Affinnova’s Flavor Innovation study shows how marketers can increase trial for new food products by optimizing their ‘anticipated taste’ with consumers.
Affinnova found that consumer perceptions of flavors are highly flexible; flavors which at first sound uninteresting become more tempting when combined with other ingredients. Additionally, some brands own certain flavors in the minds of consumers, allowing them to capitalize on food innovations other brands could never pull off.
What you will learn:
- Flavor combinations can fuel breakthrough products: While individual ingredients may have limited appeal, when paired with others flavors the potential for a breakthrough grows exponentially.
- “Flavor Focused” line extensions drive growth: Launching food line extensions come with the risk of cannibalizing sales for existing products.

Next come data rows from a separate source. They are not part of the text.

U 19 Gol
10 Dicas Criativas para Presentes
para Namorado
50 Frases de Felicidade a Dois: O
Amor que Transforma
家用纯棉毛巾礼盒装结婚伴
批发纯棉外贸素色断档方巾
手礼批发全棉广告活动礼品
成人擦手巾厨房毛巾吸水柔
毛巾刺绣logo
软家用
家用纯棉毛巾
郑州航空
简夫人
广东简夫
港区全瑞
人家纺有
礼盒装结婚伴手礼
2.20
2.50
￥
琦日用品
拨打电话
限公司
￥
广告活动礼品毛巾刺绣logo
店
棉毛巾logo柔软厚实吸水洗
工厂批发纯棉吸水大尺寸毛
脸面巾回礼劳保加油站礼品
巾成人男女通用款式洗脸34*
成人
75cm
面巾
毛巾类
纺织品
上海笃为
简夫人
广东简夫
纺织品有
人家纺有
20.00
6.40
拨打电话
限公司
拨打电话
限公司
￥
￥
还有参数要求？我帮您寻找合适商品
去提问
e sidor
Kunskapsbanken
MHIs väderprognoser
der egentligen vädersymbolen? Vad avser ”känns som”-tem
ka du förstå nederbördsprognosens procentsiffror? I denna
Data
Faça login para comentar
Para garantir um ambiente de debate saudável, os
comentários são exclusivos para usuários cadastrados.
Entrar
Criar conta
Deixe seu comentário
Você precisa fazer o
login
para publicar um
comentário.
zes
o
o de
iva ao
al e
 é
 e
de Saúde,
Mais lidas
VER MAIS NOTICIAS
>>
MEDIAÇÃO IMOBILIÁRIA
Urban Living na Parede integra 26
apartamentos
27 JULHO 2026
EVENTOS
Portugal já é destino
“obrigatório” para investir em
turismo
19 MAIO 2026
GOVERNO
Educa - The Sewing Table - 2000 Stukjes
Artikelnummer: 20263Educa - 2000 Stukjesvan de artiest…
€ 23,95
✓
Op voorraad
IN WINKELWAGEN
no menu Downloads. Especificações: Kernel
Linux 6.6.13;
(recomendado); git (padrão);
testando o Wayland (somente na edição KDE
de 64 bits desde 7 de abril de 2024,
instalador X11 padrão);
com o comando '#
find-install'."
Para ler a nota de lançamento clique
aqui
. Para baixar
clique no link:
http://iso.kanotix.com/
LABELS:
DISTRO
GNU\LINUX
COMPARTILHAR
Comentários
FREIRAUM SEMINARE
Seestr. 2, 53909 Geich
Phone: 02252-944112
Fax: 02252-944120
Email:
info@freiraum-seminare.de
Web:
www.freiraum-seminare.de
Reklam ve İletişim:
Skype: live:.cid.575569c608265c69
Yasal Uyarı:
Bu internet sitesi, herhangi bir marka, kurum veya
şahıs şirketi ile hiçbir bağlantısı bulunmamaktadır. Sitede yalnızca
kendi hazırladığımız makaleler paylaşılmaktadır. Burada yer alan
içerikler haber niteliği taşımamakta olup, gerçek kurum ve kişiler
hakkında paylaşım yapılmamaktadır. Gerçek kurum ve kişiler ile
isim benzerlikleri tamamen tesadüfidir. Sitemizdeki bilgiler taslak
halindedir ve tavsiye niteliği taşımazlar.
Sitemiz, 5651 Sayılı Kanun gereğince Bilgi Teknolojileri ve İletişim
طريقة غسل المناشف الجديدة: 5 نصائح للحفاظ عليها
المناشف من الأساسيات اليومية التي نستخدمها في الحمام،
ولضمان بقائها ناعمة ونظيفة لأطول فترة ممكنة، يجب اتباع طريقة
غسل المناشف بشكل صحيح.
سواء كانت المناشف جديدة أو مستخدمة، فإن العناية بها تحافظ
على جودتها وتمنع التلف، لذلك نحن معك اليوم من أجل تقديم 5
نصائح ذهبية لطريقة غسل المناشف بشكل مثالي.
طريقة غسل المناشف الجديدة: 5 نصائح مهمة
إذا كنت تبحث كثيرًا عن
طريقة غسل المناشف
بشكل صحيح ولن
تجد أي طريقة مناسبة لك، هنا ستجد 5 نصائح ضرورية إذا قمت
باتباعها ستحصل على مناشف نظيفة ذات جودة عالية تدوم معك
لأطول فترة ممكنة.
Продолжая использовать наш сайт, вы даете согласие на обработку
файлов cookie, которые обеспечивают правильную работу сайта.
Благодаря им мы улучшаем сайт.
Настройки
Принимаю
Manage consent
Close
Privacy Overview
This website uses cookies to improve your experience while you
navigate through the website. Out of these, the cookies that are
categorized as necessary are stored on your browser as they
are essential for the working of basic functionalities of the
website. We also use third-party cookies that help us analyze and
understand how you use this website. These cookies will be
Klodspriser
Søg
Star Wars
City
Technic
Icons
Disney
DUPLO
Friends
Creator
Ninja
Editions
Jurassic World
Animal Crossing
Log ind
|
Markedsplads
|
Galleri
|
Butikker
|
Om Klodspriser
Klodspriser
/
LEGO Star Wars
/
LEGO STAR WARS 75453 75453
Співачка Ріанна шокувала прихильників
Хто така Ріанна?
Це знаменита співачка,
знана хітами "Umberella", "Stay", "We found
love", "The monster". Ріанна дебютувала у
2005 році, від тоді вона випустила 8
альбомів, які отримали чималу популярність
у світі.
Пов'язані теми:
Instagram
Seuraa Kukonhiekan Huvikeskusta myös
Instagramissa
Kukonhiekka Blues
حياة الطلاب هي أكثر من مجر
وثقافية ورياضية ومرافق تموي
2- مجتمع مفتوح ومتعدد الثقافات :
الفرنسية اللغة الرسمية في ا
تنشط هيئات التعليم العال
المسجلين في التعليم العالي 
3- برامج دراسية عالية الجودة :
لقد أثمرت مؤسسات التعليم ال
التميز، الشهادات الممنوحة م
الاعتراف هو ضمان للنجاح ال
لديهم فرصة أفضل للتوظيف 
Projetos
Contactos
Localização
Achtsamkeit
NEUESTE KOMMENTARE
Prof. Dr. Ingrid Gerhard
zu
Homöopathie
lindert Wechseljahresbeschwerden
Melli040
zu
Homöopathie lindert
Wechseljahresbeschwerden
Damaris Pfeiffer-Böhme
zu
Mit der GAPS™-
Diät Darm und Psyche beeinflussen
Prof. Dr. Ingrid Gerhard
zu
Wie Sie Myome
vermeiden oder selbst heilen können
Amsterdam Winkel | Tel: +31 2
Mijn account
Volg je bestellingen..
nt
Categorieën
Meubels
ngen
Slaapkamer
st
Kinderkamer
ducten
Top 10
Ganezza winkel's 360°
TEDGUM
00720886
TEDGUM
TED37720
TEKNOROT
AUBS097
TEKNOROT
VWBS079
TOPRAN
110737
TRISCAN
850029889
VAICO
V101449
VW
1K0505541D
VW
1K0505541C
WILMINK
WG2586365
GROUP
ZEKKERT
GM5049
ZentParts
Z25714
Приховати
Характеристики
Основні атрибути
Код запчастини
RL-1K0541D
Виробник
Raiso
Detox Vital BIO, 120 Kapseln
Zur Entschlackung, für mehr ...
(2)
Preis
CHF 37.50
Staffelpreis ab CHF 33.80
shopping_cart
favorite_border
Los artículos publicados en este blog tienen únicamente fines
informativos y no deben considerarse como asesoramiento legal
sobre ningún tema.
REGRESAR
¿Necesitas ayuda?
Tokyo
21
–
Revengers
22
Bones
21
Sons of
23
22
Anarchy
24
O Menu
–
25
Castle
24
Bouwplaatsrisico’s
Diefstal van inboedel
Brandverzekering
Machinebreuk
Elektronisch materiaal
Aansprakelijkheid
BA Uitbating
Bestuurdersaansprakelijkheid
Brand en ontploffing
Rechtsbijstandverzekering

But, products with aggressive flavors can create enough differentiation to attract new consumers.
- “Local flavors” not what locals want: Consumers are intrigued by flavors that are not widely-ingrained in their local heritage.
- Certain brands own certain flavors: Not all brands can own and offer a flavor combination with equal success.
"For food manufacturers and restaurants, it’s critical to maximize the taste promise or anticipated taste to increase the sales of new products. When customers see an appealing flavor proposition they’re likely to try it. But based on first year sales numbers for new food products in 2012, few companies have mastered the art of anticipated taste."